*** Given records

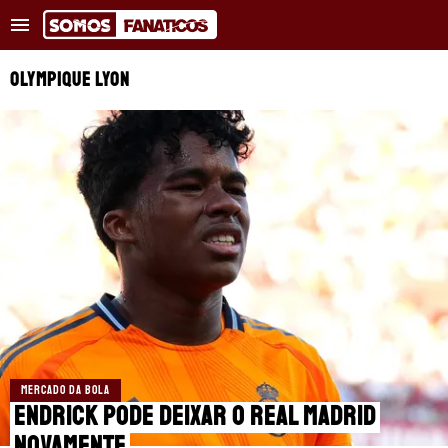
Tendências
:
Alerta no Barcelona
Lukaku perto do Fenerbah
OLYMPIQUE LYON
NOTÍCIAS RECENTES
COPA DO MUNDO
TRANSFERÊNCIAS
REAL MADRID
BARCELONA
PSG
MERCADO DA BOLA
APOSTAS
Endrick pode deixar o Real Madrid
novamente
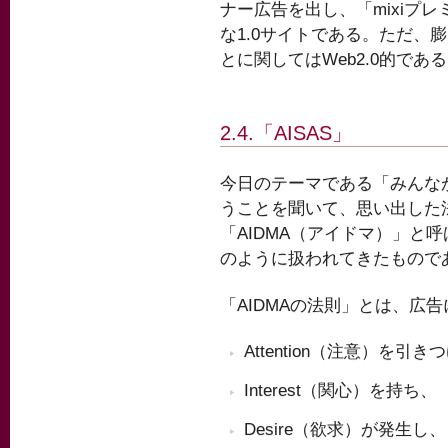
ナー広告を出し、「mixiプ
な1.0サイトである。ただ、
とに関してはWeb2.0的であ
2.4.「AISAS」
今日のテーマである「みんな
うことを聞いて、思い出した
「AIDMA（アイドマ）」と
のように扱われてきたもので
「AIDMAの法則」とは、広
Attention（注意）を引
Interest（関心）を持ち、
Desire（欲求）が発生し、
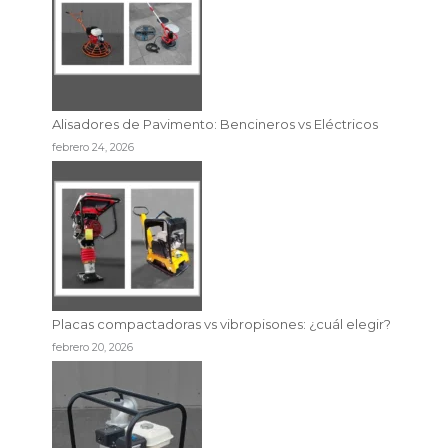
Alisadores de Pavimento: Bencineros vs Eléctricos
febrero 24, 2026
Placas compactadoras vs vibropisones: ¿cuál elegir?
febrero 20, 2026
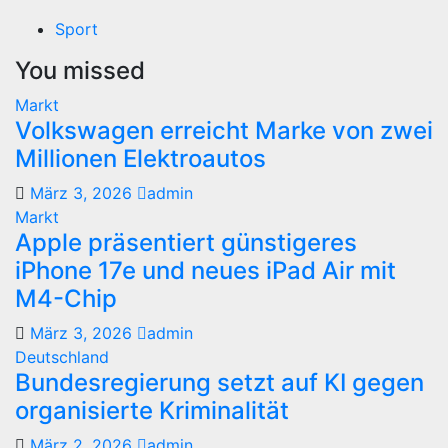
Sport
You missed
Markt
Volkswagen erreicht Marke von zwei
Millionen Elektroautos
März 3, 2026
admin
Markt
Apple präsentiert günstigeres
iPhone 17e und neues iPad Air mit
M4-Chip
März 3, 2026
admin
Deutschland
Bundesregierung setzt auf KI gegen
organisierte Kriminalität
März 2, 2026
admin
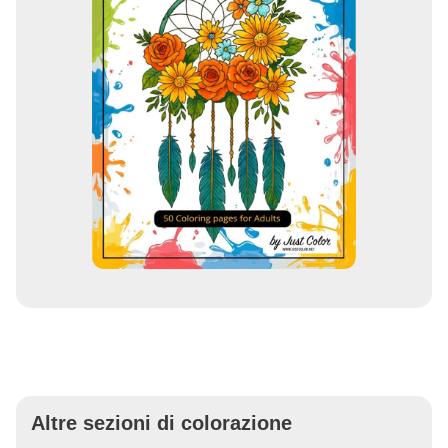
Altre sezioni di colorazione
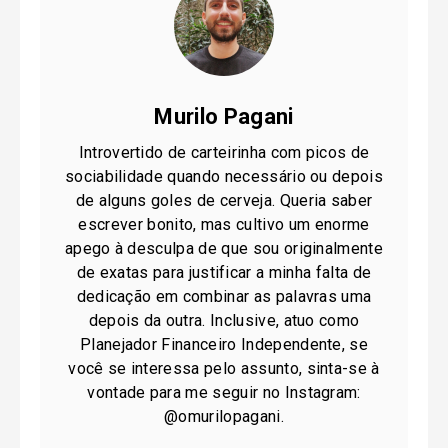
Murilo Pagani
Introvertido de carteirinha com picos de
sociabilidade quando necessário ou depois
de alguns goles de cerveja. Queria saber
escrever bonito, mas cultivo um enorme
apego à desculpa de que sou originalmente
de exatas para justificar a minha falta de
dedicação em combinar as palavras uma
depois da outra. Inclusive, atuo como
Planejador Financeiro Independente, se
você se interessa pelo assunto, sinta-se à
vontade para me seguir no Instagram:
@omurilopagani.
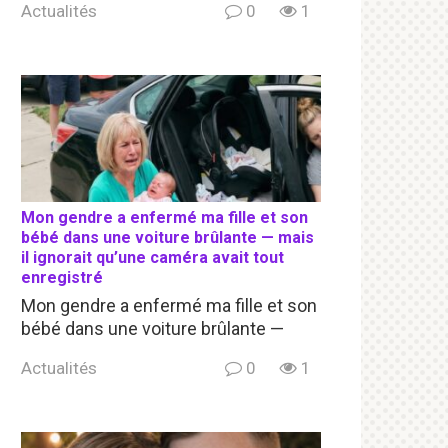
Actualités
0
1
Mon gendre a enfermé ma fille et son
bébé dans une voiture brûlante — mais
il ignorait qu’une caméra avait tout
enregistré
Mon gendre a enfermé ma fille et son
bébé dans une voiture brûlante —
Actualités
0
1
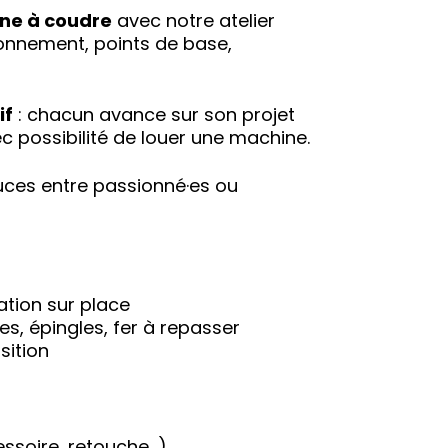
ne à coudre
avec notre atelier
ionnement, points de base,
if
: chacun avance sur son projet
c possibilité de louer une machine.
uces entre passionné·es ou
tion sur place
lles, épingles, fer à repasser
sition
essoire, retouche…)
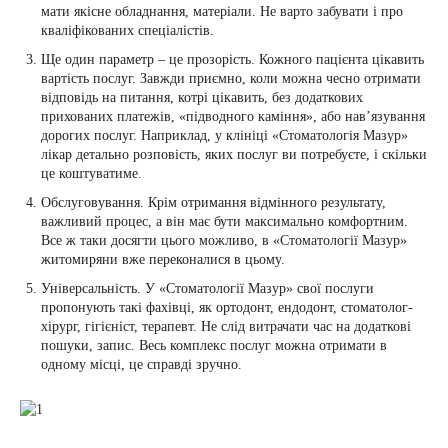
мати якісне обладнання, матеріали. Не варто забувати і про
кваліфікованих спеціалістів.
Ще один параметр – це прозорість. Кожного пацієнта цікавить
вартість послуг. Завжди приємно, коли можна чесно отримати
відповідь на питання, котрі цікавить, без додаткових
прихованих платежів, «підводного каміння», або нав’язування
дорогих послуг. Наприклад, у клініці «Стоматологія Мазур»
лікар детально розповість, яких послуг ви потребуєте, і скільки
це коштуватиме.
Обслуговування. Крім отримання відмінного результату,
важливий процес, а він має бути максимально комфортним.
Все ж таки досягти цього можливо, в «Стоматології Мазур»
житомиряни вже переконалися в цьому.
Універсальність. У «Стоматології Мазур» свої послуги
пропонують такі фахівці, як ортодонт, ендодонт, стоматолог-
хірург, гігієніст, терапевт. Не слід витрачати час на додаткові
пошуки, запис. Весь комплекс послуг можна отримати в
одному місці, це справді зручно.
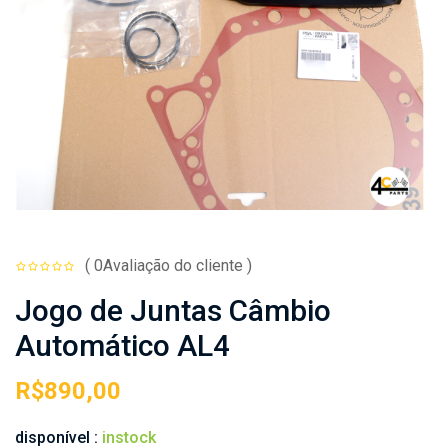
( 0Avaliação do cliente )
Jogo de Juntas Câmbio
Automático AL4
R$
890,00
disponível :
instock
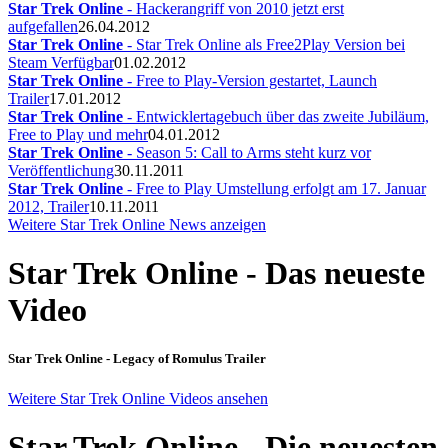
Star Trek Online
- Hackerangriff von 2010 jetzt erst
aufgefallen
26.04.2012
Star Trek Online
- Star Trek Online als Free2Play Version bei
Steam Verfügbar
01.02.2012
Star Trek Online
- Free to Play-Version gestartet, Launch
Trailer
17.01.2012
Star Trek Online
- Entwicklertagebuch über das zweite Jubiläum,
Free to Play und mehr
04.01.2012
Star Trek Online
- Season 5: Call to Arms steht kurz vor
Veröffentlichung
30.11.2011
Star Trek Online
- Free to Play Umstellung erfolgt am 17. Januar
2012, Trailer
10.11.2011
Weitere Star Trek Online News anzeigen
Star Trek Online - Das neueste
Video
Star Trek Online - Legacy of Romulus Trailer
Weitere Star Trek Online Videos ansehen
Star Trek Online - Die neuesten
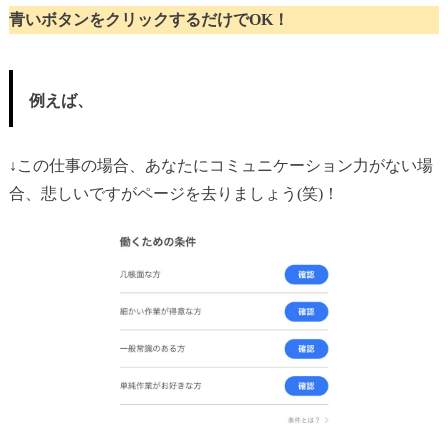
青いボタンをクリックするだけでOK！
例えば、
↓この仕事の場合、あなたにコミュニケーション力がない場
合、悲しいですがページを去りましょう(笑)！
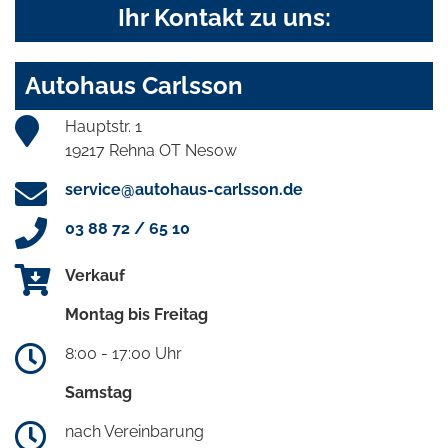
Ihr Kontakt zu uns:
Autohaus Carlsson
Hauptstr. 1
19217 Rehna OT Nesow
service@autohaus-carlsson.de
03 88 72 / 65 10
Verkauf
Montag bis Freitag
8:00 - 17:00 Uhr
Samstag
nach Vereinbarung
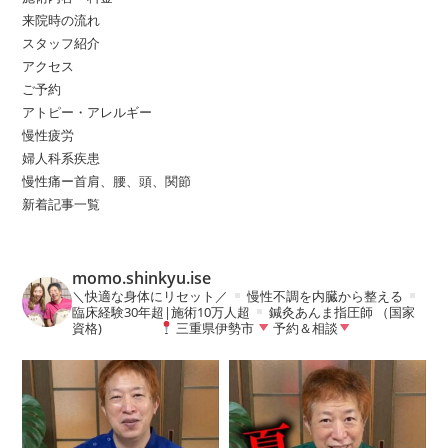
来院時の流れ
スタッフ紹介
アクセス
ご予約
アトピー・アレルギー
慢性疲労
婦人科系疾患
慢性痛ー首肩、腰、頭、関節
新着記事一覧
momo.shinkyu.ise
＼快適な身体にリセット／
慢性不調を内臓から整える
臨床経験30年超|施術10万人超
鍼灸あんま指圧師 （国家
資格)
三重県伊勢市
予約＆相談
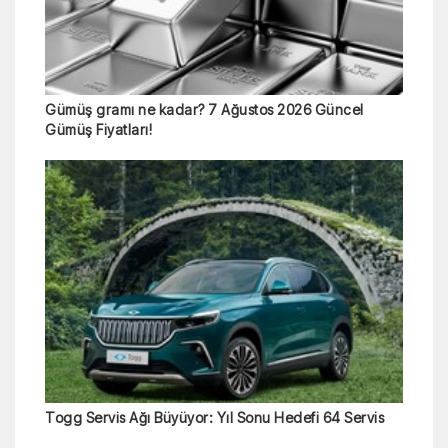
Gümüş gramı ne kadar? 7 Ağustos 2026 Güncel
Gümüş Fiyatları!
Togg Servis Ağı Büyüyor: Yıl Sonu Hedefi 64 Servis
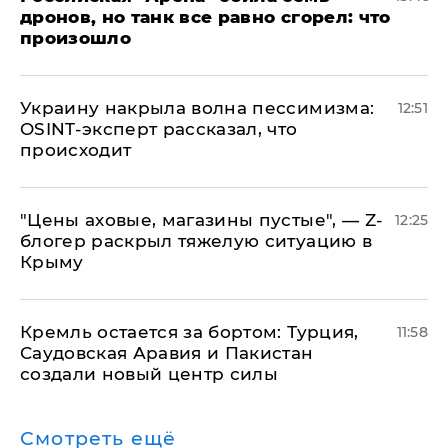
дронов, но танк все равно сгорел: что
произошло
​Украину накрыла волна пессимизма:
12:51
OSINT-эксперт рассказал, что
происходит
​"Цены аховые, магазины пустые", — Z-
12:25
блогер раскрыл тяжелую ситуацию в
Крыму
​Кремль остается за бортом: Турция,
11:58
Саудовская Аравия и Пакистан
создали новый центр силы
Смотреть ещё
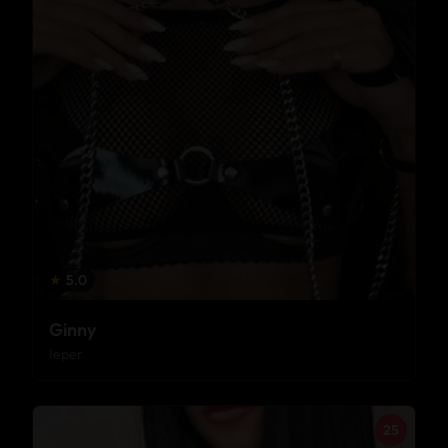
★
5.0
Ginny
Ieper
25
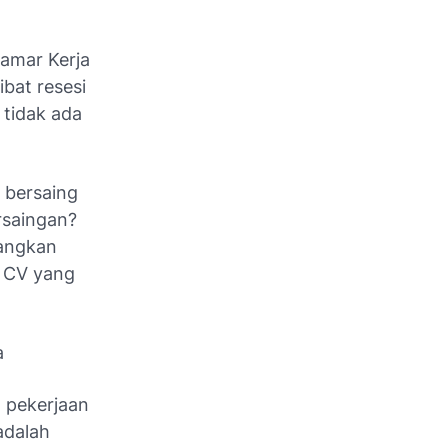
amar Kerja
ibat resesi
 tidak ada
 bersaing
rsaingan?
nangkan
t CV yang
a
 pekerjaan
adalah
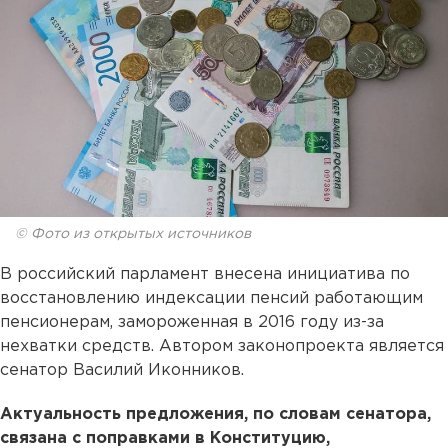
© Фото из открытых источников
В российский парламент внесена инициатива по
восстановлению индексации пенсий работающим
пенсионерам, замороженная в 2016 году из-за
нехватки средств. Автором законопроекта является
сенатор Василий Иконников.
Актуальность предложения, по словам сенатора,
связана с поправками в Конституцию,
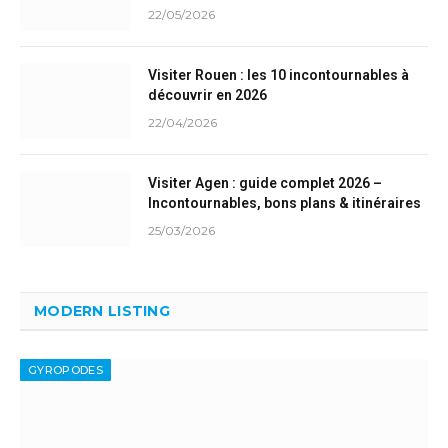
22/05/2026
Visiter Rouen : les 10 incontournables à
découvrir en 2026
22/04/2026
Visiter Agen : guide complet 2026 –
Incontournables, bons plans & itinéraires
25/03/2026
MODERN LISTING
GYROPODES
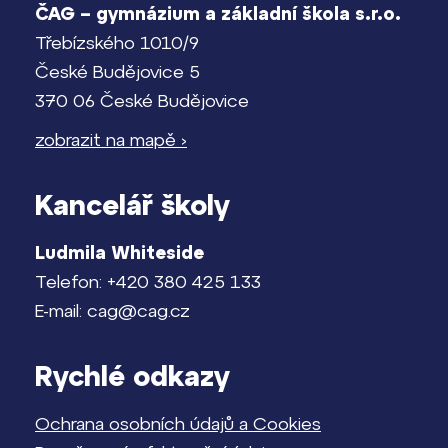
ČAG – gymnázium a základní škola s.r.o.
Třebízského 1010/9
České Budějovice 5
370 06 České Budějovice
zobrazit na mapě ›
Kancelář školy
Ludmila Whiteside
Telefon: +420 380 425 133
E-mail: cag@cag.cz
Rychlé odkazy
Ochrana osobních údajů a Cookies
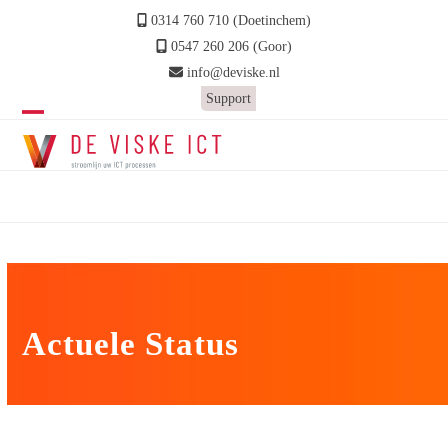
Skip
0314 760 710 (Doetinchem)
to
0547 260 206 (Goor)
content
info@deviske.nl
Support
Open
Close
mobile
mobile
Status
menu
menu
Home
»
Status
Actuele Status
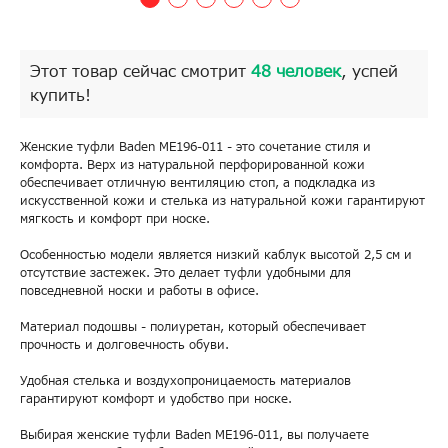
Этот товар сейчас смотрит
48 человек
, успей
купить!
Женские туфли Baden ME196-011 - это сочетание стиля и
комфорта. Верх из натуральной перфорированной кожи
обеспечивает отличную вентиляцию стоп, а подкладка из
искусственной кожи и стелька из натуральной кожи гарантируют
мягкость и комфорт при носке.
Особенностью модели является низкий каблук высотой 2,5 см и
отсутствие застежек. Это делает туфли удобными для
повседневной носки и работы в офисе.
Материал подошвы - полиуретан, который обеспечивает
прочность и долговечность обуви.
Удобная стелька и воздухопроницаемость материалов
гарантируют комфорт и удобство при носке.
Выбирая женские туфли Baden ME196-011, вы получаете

******

**What you have to do**
Transcribe the records above exactly and drop every picture.

**Reply to the exercise**
Tendências
:
Alerta no Barcelona
Lukaku perto do Fenerbah
OLYMPIQUE LYON
NOTÍCIAS RECENTES
COPA DO MUNDO
TRANSFERÊNCIAS
REAL MADRID
BARCELONA
PSG
MERCADO DA BOLA
APOSTAS
Endrick pode deixar o Real Madrid
novamente
ナー広告を出し、「mixiプ
な1.0サイトである。ただ、
とに関してはWeb2.0的であ
2.4.「AISAS」
今日のテーマである「みんな
うことを聞いて、思い出した
「AIDMA（アイドマ）」と
のように扱われてきたもので
「AIDMAの法則」とは、広
Attention（注意）を引
Interest（関心）を持ち、
Desire（欲求）が発生し、
Alisadores de Pavimento: Bencineros vs Eléctricos
febrero 24, 2026
Placas compactadoras vs vibropisones: ¿cuál elegir?
febrero 20, 2026
Sport
You missed
Markt
Volkswagen erreicht Marke von zwei
Millionen Elektroautos
März 3, 2026
admin
Markt
Apple präsentiert günstigeres
iPhone 17e und neues iPad Air mit
M4-Chip
März 3, 2026
admin
Deutschland
Bundesregierung setzt auf KI gegen
organisierte Kriminalität
März 2, 2026
admin
Altre sezioni di colorazione
Murilo Pagani
Introvertido de carteirinha com picos de
sociabilidade quando necessário ou depois
de alguns goles de cerveja. Queria saber
escrever bonito, mas cultivo um enorme
apego à desculpa de que sou originalmente
de exatas para justificar a minha falta de
dedicação em combinar as palavras uma
depois da outra. Inclusive, atuo como
Planejador Financeiro Independente, se
você se interessa pelo assunto, sinta-se à
vontade para me seguir no Instagram:
@omurilopagani.
Actualités
0
1
Mon gendre a enfermé ma fille et son
bébé dans une voiture brûlante — mais
il ignorait qu’une caméra avait tout
enregistré
Mon gendre a enfermé ma fille et son
bébé dans une voiture brûlante —
Actualités
0
1
ne à coudre
avec notre atelier
ionnement, points de base,
if
: chacun avance sur son projet
c possibilité de louer une machine.
uces entre passionné·es ou
tion sur place
lles, épingles, fer à repasser
sition
essoire, retouche…)
мати якісне обладнання, матеріали. Не варто забувати і про
кваліфікованих спеціалістів.
Ще один параметр – це прозорість. Кожного пацієнта цікавить
вартість послуг. Завжди приємно, коли можна чесно отримати
відповідь на питання, котрі цікавить, без додаткових
прихованих платежів, «підводного каміння», або нав’язування
дорогих послуг. Наприклад, у клініці «Стоматологія Мазур»
лікар детально розповість, яких послуг ви потребуєте, і скільки
це коштуватиме.
Обслуговування. Крім отримання відмінного результату,
важливий процес, а він має бути максимально комфортним.
Все ж таки досягти цього можливо, в «Стоматології Мазур»
житомиряни вже переконалися в цьому.
Універсальність. У «Стоматології Мазур» свої послуги
пропонують такі фахівці, як ортодонт, ендодонт, стоматолог-
хірург, гігієніст, терапевт. Не слід витрачати час на додаткові
пошуки, запис. Весь комплекс послуг можна отримати в
одному місці, це справді зручно.
( 0Avaliação do cliente )
Jogo de Juntas Câmbio
Automático AL4
R$
890,00
disponível :
instock
Star Trek Online
- Hackerangriff von 2010 jetzt erst
aufgefallen
26.04.2012
Star Trek Online
- Star Trek Online als Free2Play Version bei
Steam Verfügbar
01.02.2012
Star Trek Online
- Free to Play-Version gestartet, Launch
Trailer
17.01.2012
Star Trek Online
- Entwicklertagebuch über das zweite Jubiläum,
Free to Play und mehr
04.01.2012
Star Trek Online
- Season 5: Call to Arms steht kurz vor
Veröffentlichung
30.11.2011
Star Trek Online
- Free to Play Umstellung erfolgt am 17. Januar
2012, Trailer
10.11.2011
Weitere Star Trek Online News anzeigen
Star Trek Online - Das neueste
Video
Star Trek Online - Legacy of Romulus Trailer
Weitere Star Trek Online Videos ansehen
Star Trek Online - Die neuesten
青いボタンをクリックするだけでOK！
例えば、
↓この仕事の場合、あなたにコミュニケーション力がない場
合、悲しいですがページを去りましょう(笑)！
Ihr Kontakt zu uns:
Autohaus Carlsson
Hauptstr. 1
19217 Rehna OT Nesow
service@autohaus-carlsson.de
03 88 72 / 65 10
Verkauf
Montag bis Freitag
8:00 - 17:00 Uhr
Samstag
nach Vereinbarung
来院時の流れ
スタッフ紹介
アクセス
ご予約
アトピー・アレルギー
慢性疲労
婦人科系疾患
慢性痛ー首肩、腰、頭、関節
新着記事一覧
momo.shinkyu.ise
＼快適な身体にリセット／
慢性不調を内臓から整える
臨床経験30年超|施術10万人超
鍼灸あんま指圧師 （国家
資格)
三重県伊勢市
予約＆相談
Gümüş gramı ne kadar? 7 Ağustos 2026 Güncel
Gümüş Fiyatları!
Togg Servis Ağı Büyüyor: Yıl Sonu Hedefi 64 Servis
дронов, но танк все равно сгорел: что
произошло
​Украину накрыла волна пессимизма:
12:51
OSINT-эксперт рассказал, что
происходит
​"Цены аховые, магазины пустые", — Z-
12:25
блогер раскрыл тяжелую ситуацию в
Крыму
​Кремль остается за бортом: Турция,
11:58
Саудовская Аравия и Пакистан
создали новый центр силы
Смотреть ещё
★
5.0
Ginny
Ieper
25
amar Kerja
ibat resesi
 tidak ada
 bersaing
rsaingan?
nangkan
t CV yang
a
 pekerjaan
adalah
© Фото из открытых источников
В российский парламент внесена инициатива по
восстановлению индексации пенсий работающим
пенсионерам, замороженная в 2016 году из-за
нехватки средств. Автором законопроекта является
сенатор Василий Иконников.
Актуальность предложения, по словам сенатора,
связана с поправками в Конституцию,
22/05/2026
Visiter Rouen : les 10 incontournables à
découvrir en 2026
22/04/2026
Visiter Agen : guide complet 2026 –
Incontournables, bons plans & itinéraires
25/03/2026
MODERN LISTING
GYROPODES
ČAG – gymnázium a základní škola s.r.o.
Třebízského 1010/9
České Budějovice 5
370 06 České Budějovice
zobrazit na mapě ›
Kancelář školy
Ludmila Whiteside
Telefon: +420 380 425 133
E-mail: cag@cag.cz
Rychlé odkazy
Ochrana osobních údajů a Cookies
Skip
0314 760 710 (Doetinchem)
to
0547 260 206 (Goor)
content
info@deviske.nl
Support
Open
Close
mobile
mobile
Status
menu
menu
Home
»
Status
Actuele Status
Этот товар сейчас смотрит
48 человек
, успей
купить!
Женские туфли Baden ME196-011 - это сочетание стиля и
комфорта. Верх из натуральной перфорированной кожи
обеспечивает отличную вентиляцию стоп, а подкладка из
искусственной кожи и стелька из натуральной кожи гарантируют
мягкость и комфорт при носке.
Особенностью модели является низкий каблук высотой 2,5 см и
отсутствие застежек. Это делает туфли удобными для
повседневной носки и работы в офисе.
Материал подошвы - полиуретан, который обеспечивает
прочность и долговечность обуви.
Удобная стелька и воздухопроницаемость материалов
гарантируют комфорт и удобство при носке.
Выбирая женские туфли Baden ME196-011, вы получаете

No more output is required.